A check of important reality
Google is worthy of praise for the restrictions here. “This study explores a research-only system with OSCE-style assessments using patient stakeholders, which significantly underestimates the complexity of actual care.”
The simulated scenario, however well designed, is not the same as dealing with the unique complexity of real patients in a busy clinic. They also emphasize that the chat interface does not capture the richness of real videos or face-to-face consultations.
So, what is the next step? Move carefully towards the real world. Google has already partnered for research studies at Beth Israel Deaconess Medical Center to find out how Amie works in a real clinical setting with patient consent.
Researchers also acknowledge the need to ultimately move beyond text and static images towards real-time video and audio processing. This is a common interaction in telehealth today.
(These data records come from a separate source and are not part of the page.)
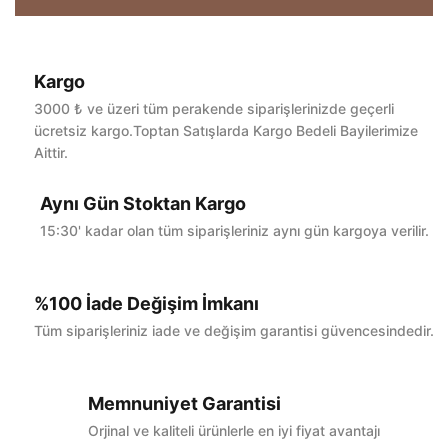
Kargo
Bu ürüne ilk yorumu siz yapın!
3000 ₺ ve üzeri tüm perakende siparişlerinizde geçerli
ücretsiz kargo.Toptan Satışlarda Kargo Bedeli Bayilerimize
Aittir.
Yorum Yaz
Aynı Gün Stoktan Kargo
15:30' kadar olan tüm siparişleriniz aynı gün kargoya verilir.
%100 İade Değişim İmkanı
Tüm siparişleriniz iade ve değişim garantisi güvencesindedir.
Memnuniyet Garantisi
Orjinal ve kaliteli ürünlerle en iyi fiyat avantajı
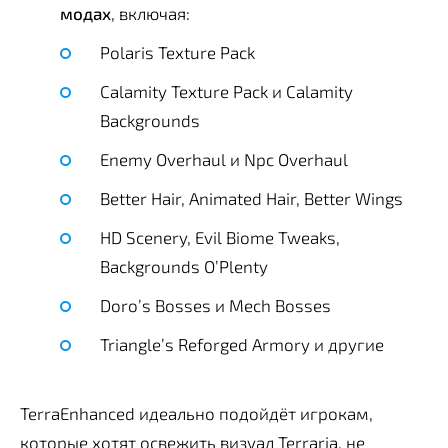
модах
, включая:
Polaris Texture Pack
Calamity Texture Pack и Calamity
Backgrounds
Enemy Overhaul и Npc Overhaul
Better Hair, Animated Hair, Better Wings
HD Scenery, Evil Biome Tweaks,
Backgrounds O’Plenty
Doro’s Bosses и Mech Bosses
Triangle’s Reforged Armory и другие
TerraEnhanced идеально подойдёт игрокам,
которые хотят освежить визуал Terraria, не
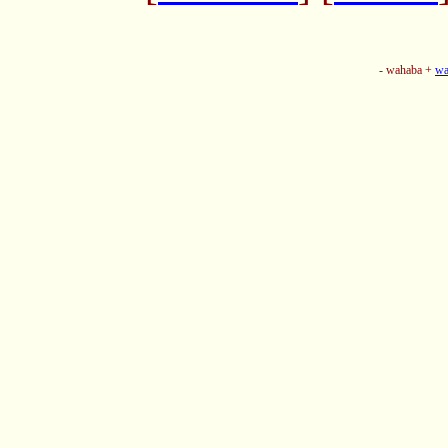
- wahaba +
wa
The ability to give AI the ability to “see” and interpret the types of visual evidence that doctors use every day gives us a glimpse into how AI will one day help clinicians and patients. However, from these promising findings, the path to safe and reliable tools for everyday healthcare is a long tool that requires careful navigation.
(Photo: Alexander Singh)
See: Are AI chatbots really changing the world of work?
Want to learn more about AI and big data from industry leaders? Check out the AI & Big Data Expo in Amsterdam, California and London. The comprehensive event will be held in collaboration with other major events, including the Intelligent Automation Conference, Blockx, Digital Transformation Week, and Cyber Security & Cloud Expo.
Check out other upcoming Enterprise Technology events and webinars with TechForge here.